We investigate several transport coefficients across the phase diagram of a holographic Einstein-Maxwell-Dilaton (EMD) model of hot and dense QCD with $N_f=2+1$ flavors. Our results are obtained from an open-source implementation of this model in C++, publicly available as a module within the MUSES Framework. This code includes a new numerical method to extract thermodynamic quantities from near-boundary asymptotics in holographic models, introduced here for the first time, which greatly improves numerical stability and performance in comparison to earlier implementations. Thanks to this improved technique, we are able to compute results for many realizations of our holographic model, sampled from a Bayesian posterior distribution constrained by lattice QCD results at zero chemical potential. This allows us to propagate lattice QCD error bars to predictions of transport coefficients in a wide window of temperature and baryon chemical potential, covering the crossover region, the neighborhood of the predicted critical point, and the line of first-order phase transition.
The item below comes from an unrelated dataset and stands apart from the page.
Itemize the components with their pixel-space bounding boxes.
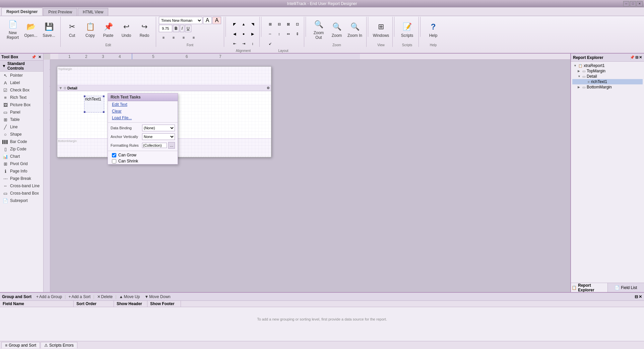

The physical observables include baryon and thermal conductivities, baryon diffusion, shear and bulk viscosities, the jet-quenching parameter, the heavy-quark drag force, and Langevin diffusion coefficients. At vanishing baryon density, we compare our results to estimates extracted by the JETSCAPE Collaboration from heavy-ion data, with which we find good agreement.

Figures (20)

• Figure 1: Left panel: A constant $\phi_0$-line starting at $(T,\mu_B)= (60,0)$ MeV, computed with a prefactor $\phi_A$ extracted by different means. The dot-dashed blue curve shows results obtained using the methods presented in Ref. Grefa:2021qvt, while the solid red curve represents results extracted with the present relaxational approach. Right panel: Ultraviolet scaling coefficient $\phi_A$, obtained from Eq. \ref{['eq:relaxsol']}, with $\Gamma_{C}/\Lambda = 10$ (dashed blue curves) and $\Gamma_{C}/\Lambda = 5$ (magenta dot-dashed curves), for ramdomly selected values of $115$ MeV$\leq T\leq 250$ MeV and $\mu_{B} \leq 3.5 \,T$.
• Figure 2: Left panel: Lines of constant $\phi_0$ are displayed as thin solid lines across the phase diagram, colored according to the value of $\phi_0$. Stable, metastable and unstable states are realized as different dual black holes corresponding to the same value of $(\mu_{B}, T)$. Thick dashed lines correspond to the spinodal lines, where metastable solutions become unstable. The star marks the position of the critical endpoint, where these lines end. Right panel: The process of finding the critical point at which constant $\phi_0$-lines cross each other. Parabolas interpolating previously found values of $(\mu_B,T)$ on a constant $\phi_0$ line are used to find the critical point.
• Figure 3: Comparison between the Equation of State at finite density obtained from the best fit to lattice results at zero chemical potential for the PHA Ansatz, and the state-of-the-art lattice QCD results from Borsanyi:2021sxv. For detailed comparison between the lattice results and PA, PHA models, see Ref. Hippert:2023bel.
• Figure 4: The left panel shows posterior bands at 95% confidence level, and corresponding best-fit curves (solid lines) of $\sigma_B/T$ as a function of $T$ for different values of $\mu_B$ while the right panel displays the $\sigma_B/T$ as a function of $T$ and $\mu_B$ computed from the best-fit parameterization.
• Figure 5: The left panel shows posterior bands at 95% confidence level, and corresponding best-fit curves (solid lines) for $\chi^{B}_{2}$ as a function of $T$ for different values of $\mu_B$ while the right panel displays the $\chi^{B}_{2}$ as a function of $T$ and $\mu_B$ computed from the best-fit parameterization.